Beaumont and Montgomery argue that the change in isotopes reflects a cycle of starvation. The high nitrogen values prior to the introduction of corn don't suggest these people had a lot of meat protein to eat. Instead, these isotopes most likely indicate that their bodies, starving, were in a sense eating themselves, by recycling their own protein and fat. When the Kilkenny workers started eating corn, their nitrogen values dropped as their bodies were able to use corn for survival.
The researchers say the “famine pattern” in this historic Irish population is therefore one of average carbon values paired with high nitrogen values, followed by higher carbon and lower nitrogen values when corn is introduced to stave off starvation.

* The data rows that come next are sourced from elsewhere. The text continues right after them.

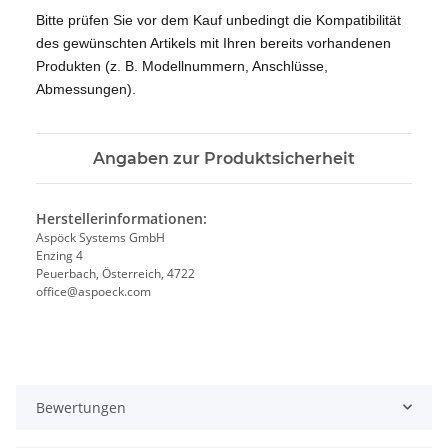
Bitte prüfen Sie vor dem Kauf unbedingt die Kompatibilität
des gewünschten Artikels mit Ihren bereits vorhandenen
Produkten (z. B. Modellnummern, Anschlüsse,
Abmessungen).
Angaben zur Produktsicherheit
Herstellerinformationen:
Aspöck Systems GmbH
Enzing 4
Peuerbach, Österreich, 4722
office@aspoeck.com
Bewertungen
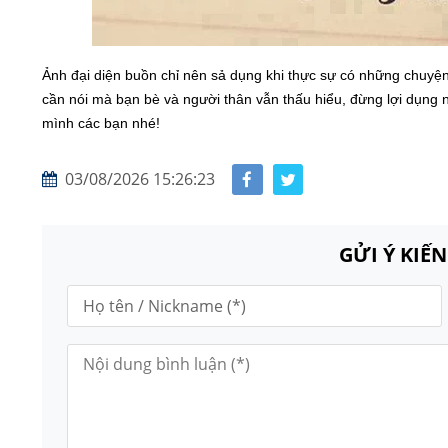
Ảnh đại diện buồn chỉ nên sả dụng khi thực sự có những chuyệ
cần nói mà bạn bè và người thân vẫn thấu hiểu, đừng lợi dụng 
mình các bạn nhé!
03/08/2026 15:26:23
GỬI Ý KIẾ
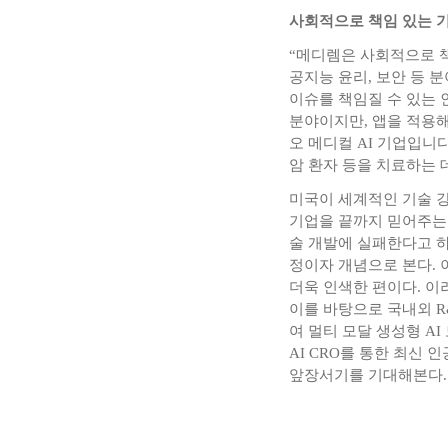
사회적으로 책임 있는 기
“메디렘은 사회적으로 책
공지능 윤리, 보안 등 
이슈를 책임질 수 있는 
분야이지만, 앱을 적용해
오 메디컬 AI 기업입니
암 환자 등을 치료하는 
미국이 세계적인 기술 강
기업을 끝까지 믿어주는 
술 개발에 실패한다고 
정이자 개념으로 본다.
더욱 인색한 편이다. 
이를 바탕으로 국내외 
여 멀티 모달 생성형 A
AI CRO를 통한 최신
앞장서기를 기대해본다. 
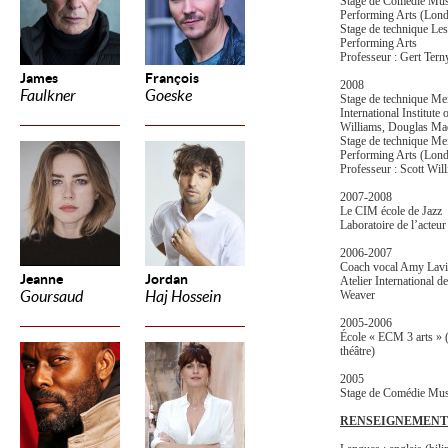
Stage de Comédie Music
Performing Arts (Lond
Stage de technique Less
Performing Arts
Professeur : Gert Tern
James
François
2008
Faulkner
Goeske
Stage de technique Mei
International Institute
Williams, Douglas M
Stage de technique Meis
Performing Arts (Lond
Professeur : Scott Wil
2007-2008
Le CIM école de Jazz
Laboratoire de l’acteu
2006-2007
Coach vocal Amy Lavi
Jeanne
Jordan
Atelier International d
Goursaud
Haj Hossein
Weaver
2005-2006
École « ECM 3 arts » (
théâtre)
2005
Stage de Comédie Musi
RENSEIGNEMENT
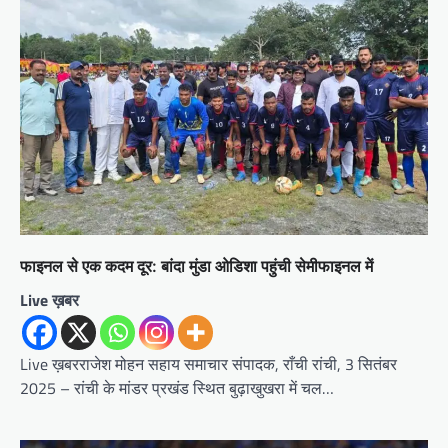
फाइनल से एक कदम दूर: बांदा मुंडा ओडिशा पहुंची सेमीफाइनल में
Live ख़बर
Live ख़बरराजेश मोहन सहाय समाचार संपादक, राँची रांची, 3 सितंबर
2025 – रांची के मांडर प्रखंड स्थित बुढ़ाखुखरा में चल…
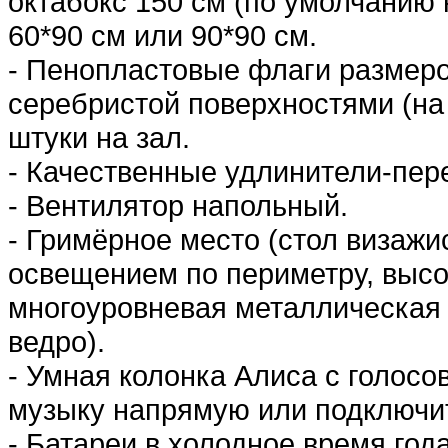
октабокс 150 см (по умолчанию 
60*90 см или 90*90 см.
- Пенопластовые флаги размеро
серебристой поверхностями (на 
штуки на зал.
- Качественные удлинители-перен
- Вентилятор напольный.
- Гримёрное место (
стол визажи
освещением по периметру, высок
многоуровневая металлическая 
ведро).
- Умная колонка Алиса с голос
музыку напрямую или подключить
- Батареи в холодное время год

Beaumont and Montgomery see this pattern in the teeth of children who died in the workhouse during the famine, but also in the teeth of some of the adults. Since teeth form during childhood, this finding suggests that the adults suffered from—and overcame—one or more periods of chronic stress prior to the Great Famine. These stresses might have been caused by famine, but prolonged disease can leave similar isotopic traces, so they can't say for sure the adults experienced multiple periods of starvation.
This research comes at a time when micro-sampling of teeth is becoming a popular technique in archaeology. A recent study by researchers at McMaster University, for example, micro-sampled tooth dentine to look at cases of rickets, a deficiency of vitamin D.
Beaumont has plans to expand this research and to correlate this new methodology with other techniques useful for finding evidence of famine. “I have some teeth from other populations with nutritional deficiencies which I am micro-sampling to try to achieve a resolution that matches the physical signs, such as enamel hypoplasias," Beaumont tells mental_floss. (An enamel hypoplasia is a defect in tooth enamel.) "I want to work with others in the field to investigate the histology.”
Studies into ancient diets are not just useful for archaeologists; sadly, starvation and famine are not things of the past. Their findings can also be used by forensic anthropologists investigating recent deaths, especially, as the researchers write, “of populations and individuals for whom nutritional stress may have contributed to their death.” This work may prove critically important in the future for solving forensic cases of fatally malnourished children.
As for the skeletal remains of the 20 people studied—they were all re-interred at the Famine Memorial Garden in Kilkenny.